Vulnerability Disclosure Policy
KGS prioritizes the security of our customers' data and the reliability of the products and services we offer. This statement establishes clear guidelines for cyber security personnel to responsibly discover and report vulnerabilities within our systems.
For all cyber security personnel
We appreciate the efforts of cyber security personnel who help us identify and address potential weaknesses in our infrastructure. This activity encourages responsible vulnerability disclosure, enabling us to proactively improve our security posture.
How to Participate
If you have uncovered a vulnerability in a KGS product or service, please submit a report via an email address . It provides a secure channel for reporting vulnerabilities and facilitates communication throughout the process.
What We Don’t Allow
To ensure a productive collaboration, we kindly ask you to not engage or participate in any way in the following activities:
- Illegal Activities: Actions violating any laws or regulations during the vulnerability discovery process.
- Denial-of-Service (DoS) Attacks: Any attempts to disrupt or disable our services.
- Exploitation: Leveraging discovered vulnerabilities for unauthorized access or malicious purposes.
- Social Engineering or Spam: Techniques aimed at manipulating users or spreading unwanted information.
- Physical Security Testing: Attempts to assess the physical security of our facilities.
- Data Misuse: Unauthorized access, modification, destruction, or misuse of user data or system files.
The KGS policy
KGS understands the importance of robust security and reliable products. We acknowledge that even with best efforts, vulnerabilities may still exist. This program allows responsible cyber security personnel to collaborate with us in addressing potential issues.
Reporting and Recognition
We value the contributions of security researchers who identify and report vulnerabilities. By working together, we can enhance the overall security and reliability of our offerings.
To this end:
- Reporting Method: You will submit vulnerability reports using the designated form on the KEXIM website.
- Ownership and Rights: You confirm that the report and any associated findings will become the property of KGS.
- Legality: You confirm that your actions comply with all applicable laws and regulations throughout the disclosure process.
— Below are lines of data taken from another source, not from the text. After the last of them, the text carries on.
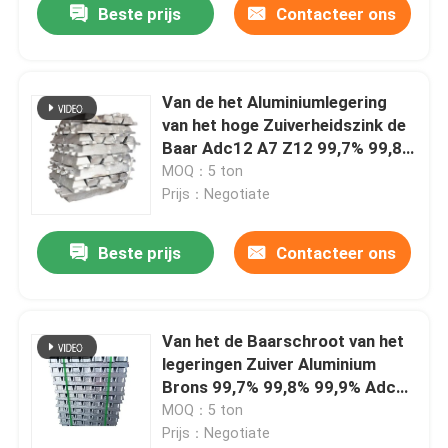
Beste prijs
Contacteer ons
Van de het Aluminiumlegering
van het hoge Zuiverheidszink de
Baar Adc12 A7 Z12 99,7% 99,8%
99,9%
MOQ：5 ton
Prijs：Negotiate
Beste prijs
Contacteer ons
Thuis
Van het de Baarschroot van het
legeringen Zuiver Aluminium
Producten
Brons 99,7% 99,8% 99,9% Adc
12
MOQ：5 ton
Prijs：Negotiate
Videos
- Good Intentions: You assure that there is no malicious intent to harm KGS, its stakeholders, or its data.
- Confidentiality: You agree to keep the details of the reported vulnerability and the fact of the report confidential.
- Voluntary Contact: You agree that providing contact information is optional and does not guarantee a response from KGS.
- Data Integrity: You will not exploit the vulnerability or access/modify data without authorization.
- Responsible Testing: You agree to refrain from social engineering, denial-of-service attacks, or physical security testing.
Governing law and Jurisdiction
Nothing herein shall be construed as a representation by KGS that the information and materials contained in or accessed through this website is appropriate or available for use in geographic areas or jurisdictions other than Singapore. By accessing this website and/or using the online services, you agree that such access and/or use, as well as these terms and conditions shall be governed by, and construed in accordance with, the laws of Singapore and you agree to submit to the non-exclusive jurisdiction of the Singapore courts.